Boycott Fugitive Days: Ayers deserves no profit from terrorism

If in 3 years Osama Bin Laden publishes a book about his attack on the Twin Towers, and his work with Al Quida, would you buy it?

Simple question. I think that most Americans agree that they would not. So why then would anyone buy Bill Ayers book Fugitive Days?

Bill Ayers is releasing the book again after all the media attention generated by the Presidential election.



This media attention is being capitalized on as Ayers has his old book, and a new one, coming out. And in the old book, Fugitive Days, he has added a new portion that discusses his relationship with President Obama.

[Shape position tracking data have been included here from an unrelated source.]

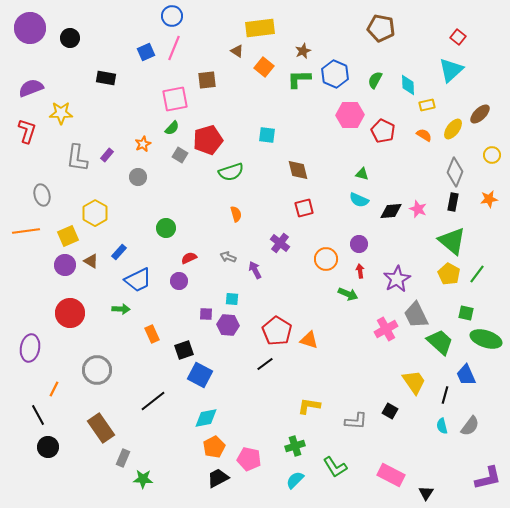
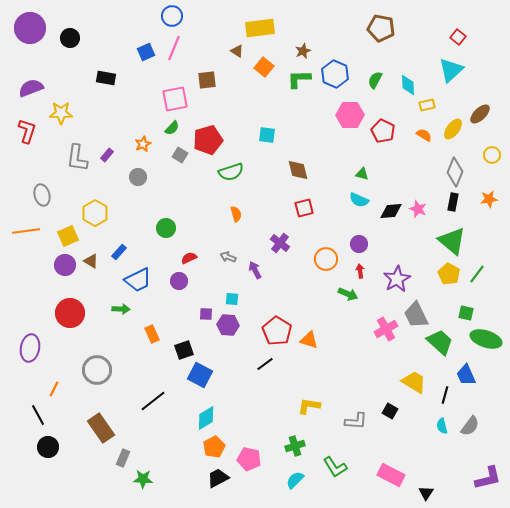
yellow trapezoid at (414, 382): rotated 24 degrees counterclockwise
cyan diamond at (206, 418): rotated 20 degrees counterclockwise
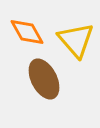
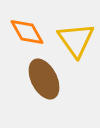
yellow triangle: rotated 6 degrees clockwise
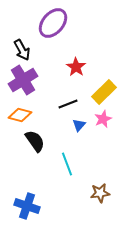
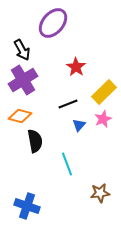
orange diamond: moved 1 px down
black semicircle: rotated 25 degrees clockwise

Now let’s look at what the book actually discusses

“Above all this is not a book for those looking for well-considered facts. This is not a book of dispassion. Some thirty years later Ayers is still trying to justify—as he did then—the core Weatherman belief that some forms of violence are tactically useful to achieve just ends.

…Ayers takes the reader through the townhouse destruction three times in the course of his memoir. His narrative opens with the explosion—or more accurately, his hearing about the explosion in a telephone call placed to a phone booth in a desert location. The second time he relates the explosion in the chronological context of his memoir. A third time he re-imagines the explosion and so reinterprets its significance. The whole point of his memoir, plausibly, is just to set the stage for that final re-imagination.”


So this book is the revisioning of fact, when fact is addressed at all. There is no remorse or apology. There is just the attempt to justify, and promote the ideals of a terrorist. And profit from that re-making of history.

The first try did not sell as well as Ayers hoped I imagine, as the book came out in 2001. It’s hard to justify bombing America when thousands of Americans are dead from a terrorist act. But Ayers is counting on the fact that the MTV generation is too busy to remember just 7 years ago.

I remember. And I understand what Ayers was trying to do in the 1970’s. He wanted to destroy the nation. And he thought his actions were not enough.

''I don't regret setting bombs,'' Bill Ayers said. ''I feel we didn't do enough.''


So I ask you, would you buy a book by an admitted terrorist who has no remorse? Would you help promote the ideals of a terrorist, and provide them profit? Because if so, you would buy a book by Bill Ayers. And that is no different than shaking Osama Bin Laden’s hand and handing him a check over the ruins of the Twin Towers.

If you disagree I’d like to hear why.

But no matter what, I suggest that all my readers, all your friends and co-workers, all Americans boycott the books of Ayers. If you support that I’d really like to hear your comments as well.